Shippers, however, are ready for the prospect of any kind of relief. American Chemical Council president Chris Jahn hailed the new bill. “This important legislation contains many thoughtful solutions that complement and line up well with the much-needed reforms being considered by the STB,” Jahn said.

On Aug. 5, Jeffrey Sloan, senior director-regulatory affairs for the ACC, told the STB in an e-mail that in a July survey of his members, 46% reported that rail delays and service challenges had gotten worse since the fourth quarter of 2021.

Sloan also informed the board that “only 7% reported that service improved. For comparison, when asked the same question in March [2022], 39% of the ACC members reported that service had gotten worse.” This July, 90% also reported experiencing longer transit times.

High numbers of companies continued to report missed switches (66%), reduced service days (64%), increased demurrage charges (59%), and increased rates (59%), Sloan said. In addition, 43% said they were forced to increase the size of their tank car fleet because of rail service issues—adding railcars to handle the same volume of shipments adds substantial costs for shippers and contributes further congestion to the rail network, he stressed.

Joining ACC in hailing the new bill is a wide range of industry associations that have lined up in support of the bill, many of them members of the Rail Customer Alliance, representing companies large and small damaged by the unending rail service failures. Recent reports range from the Port of Los Angeles being jammed with containers and goods that can’t be moved from dockside to continuing failed deliveries of fertilizer, fuel, grain and even paper ballots needed for elections.

Railroad executives asserted at hearings held earlier this year that things would get better once they were able to train enough new skilled employees to replace the 70,000 they had unwisely fired because of their drastic cost-cutting measures and later because of overreaction to COVID-19. However, since the new recruitment drive began, rail unions have reported that the many of the trainees are walking away when they learn about the burnout suffered by those already on the job.

It should come as no surprise that the railroads, not known for their humility, dismissed the bill with characteristic disdain. “This imprudent proposal turns the clock back more than 40 years and reinstates an unbalanced regulatory framework that replaces free-market principles with unjustified government mandates,” declared Association of American Railroads president Ian Jefferies.
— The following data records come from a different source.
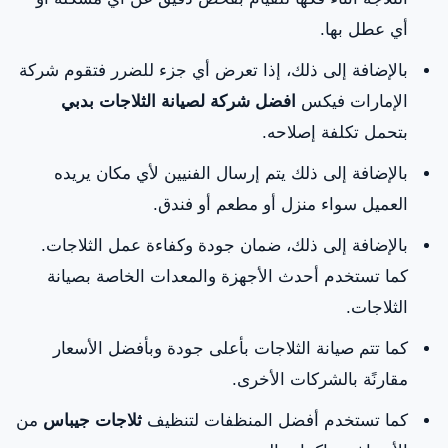
أي عطل بها.
بالإضافة إلى ذلك، إذا تعرض أي جزء للضرر فتقوم شركة
الإمارات فيكس
افضل شركة لصيانة الثلاجات بدبي
بتحمل تكلفة إصلاحه.
بالإضافة إلى ذلك يتم إرسال الفنيين لأي مكان يريده
العميل سواء منزل أو مطعم أو فندق.
بالإضافة إلى ذلك، ضمان جودة وكفاءة عمل الثلاجات.
كما تستخدم أحدث الأجهزة والمعدات الخاصة بصيانة
الثلاجات.
كما تتم صيانة الثلاجات بأعلى جودة وبأفضل الأسعار
مقارنًة بالشركات الأخرى.
كما تستخدم أفضل المنظفات لتنظيف
ثلاجات جيباس
من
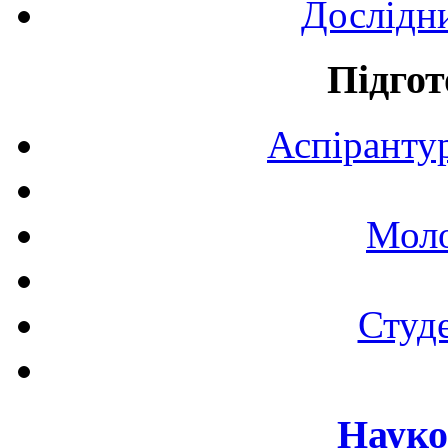
Дослідн
Підгот
Аспірантур
Моло
Студе
Науко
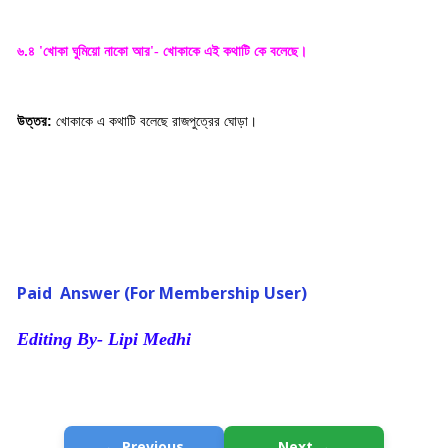
৬.৪
খোকা ঘুমিয়ো নাকো আর
খোকাকে এই কথাটি কে বলেছে
'
'-
।
উত্তর:
খোকাকে এ কথাটি বলেছে রাজপুত্রের ঘোড়া
।
Paid Answer (For Membership User)
Editing By- Lipi Medhi
← Previous
Next →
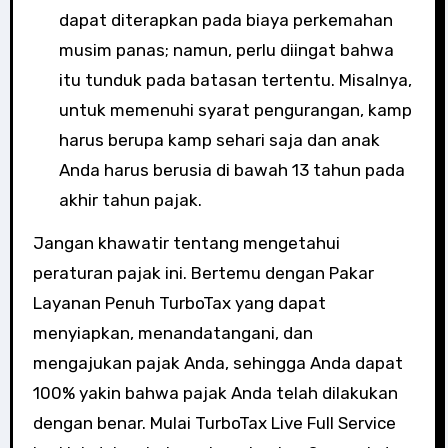
dapat diterapkan pada biaya perkemahan
musim panas; namun, perlu diingat bahwa
itu tunduk pada batasan tertentu. Misalnya,
untuk memenuhi syarat pengurangan, kamp
harus berupa kamp sehari saja dan anak
Anda harus berusia di bawah 13 tahun pada
akhir tahun pajak.
Jangan khawatir tentang mengetahui
peraturan pajak ini. Bertemu dengan Pakar
Layanan Penuh TurboTax yang dapat
menyiapkan, menandatangani, dan
mengajukan pajak Anda, sehingga Anda dapat
100% yakin bahwa pajak Anda telah dilakukan
dengan benar. Mulai TurboTax Live Full Service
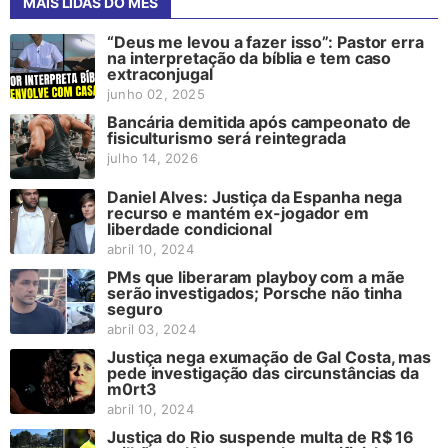
MAIS LIDAS DO MÊS
“Deus me levou a fazer isso”: Pastor erra
na interpretação da bíblia e tem caso
extraconjugal
junho 02, 2025
Bancária demitida após campeonato de
fisiculturismo será reintegrada
julho 14, 2026
Daniel Alves: Justiça da Espanha nega
recurso e mantém ex-jogador em
liberdade condicional
abril 10, 2024
PMs que liberaram playboy com a mãe
serão investigados; Porsche não tinha
seguro
abril 03, 2024
Justiça nega exumação de Gal Costa, mas
pede investigação das circunstâncias da
m0rt3
abril 10, 2024
Justiça do Rio suspende multa de R$ 16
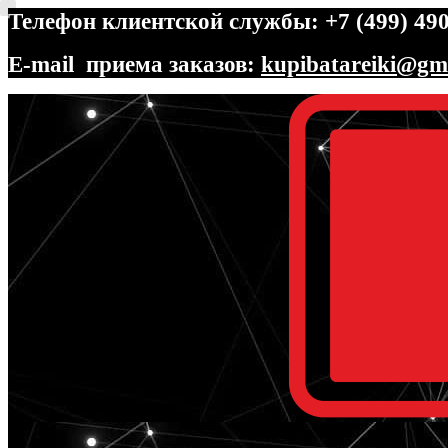
Телефон клиентской службы: +7 (499) 490
E-mail приема заказов:
kupibatareiki@gm
Перейти
Перейти
к
к
навигации
содержимому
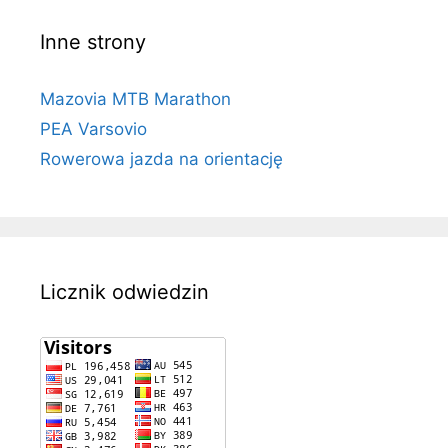
Inne strony
Mazovia MTB Marathon
PEA Varsovio
Rowerowa jazda na orientację
Licznik odwiedzin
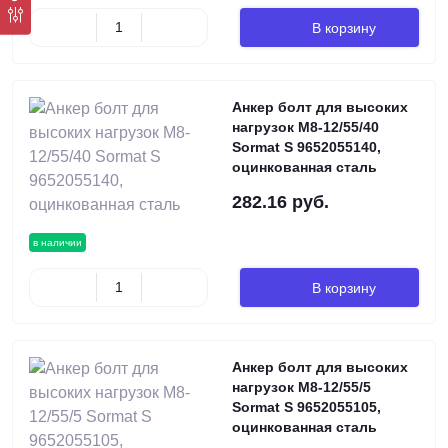
В корзину
Анкер болт для высоких
нагрузок М8-12/55/40
Sormat S 9652055140,
оцинкованная сталь
282.16 руб.
в наличии
В корзину
Анкер болт для высоких
нагрузок М8-12/55/5
Sormat S 9652055105,
оцинкованная сталь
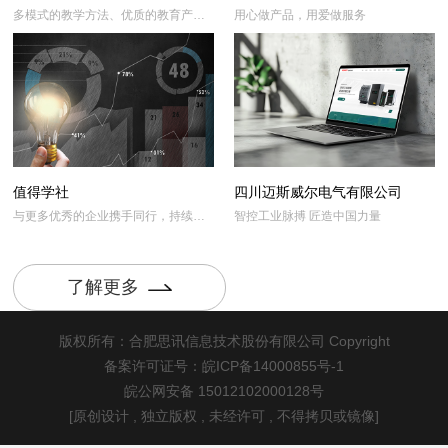
多模式的教学方法、优质的教育产品
用心做产品，用爱做服务
和规范化的教学管理
值得学社
四川迈斯威尔电气有限公司
与更多优秀的企业携手同行，持续为
智控工业脉搏 匠造中国力量
装饰行业经营发展赋能!
了解更多
版权所有：合肥思讯信息技术股份有限公司 Copyright
备案许可证号：皖ICP备14000855号-1
皖公网安备 15012102000128号
[原创设计 , 独立版权 , 未经许可 , 不得拷贝或镜像]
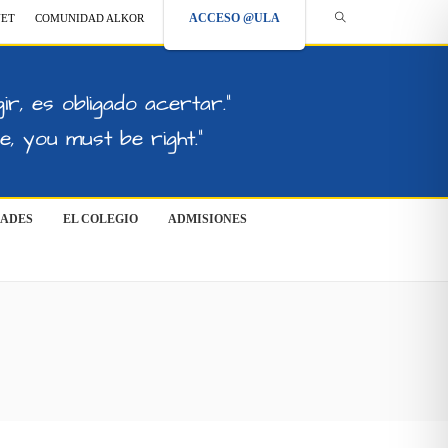
ACCESO @ULA
NET
COMUNIDAD ALKOR
ir, es obligado acertar."
, you must be right."
DADES
EL COLEGIO
ADMISIONES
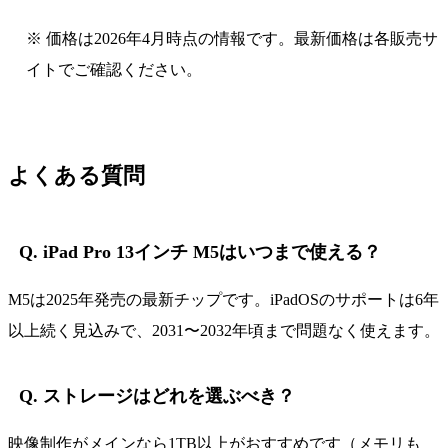
※ 価格は2026年4月時点の情報です。最新価格は各販売サ
イトでご確認ください。
よくある質問
Q. iPad Pro 13インチ M5はいつまで使える？
M5は2025年発売の最新チップです。iPadOSのサポートは6年
以上続く見込みで、2031〜2032年頃まで問題なく使えます。
Q. ストレージはどれを選ぶべき？
映像制作がメインなら1TB以上がおすすめです（メモリも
The STB expressed mounting frustration over the railroads’ inability to achieve any substantial improvement—or even to supply a respectful response to the board’s demand for them to submit performance data and service recovery plans.

Earlier this year, the board threatened to fine several rail lines for failing to adequately respond—and in some cases for failing to respond at all—to these STB orders. Unfortunately, the size of the maximum fines are too small to intimidate these immense companies. Among other things, the new bill would require the board to update the amounts of its civil penalties, but it is not clear if that would do any good.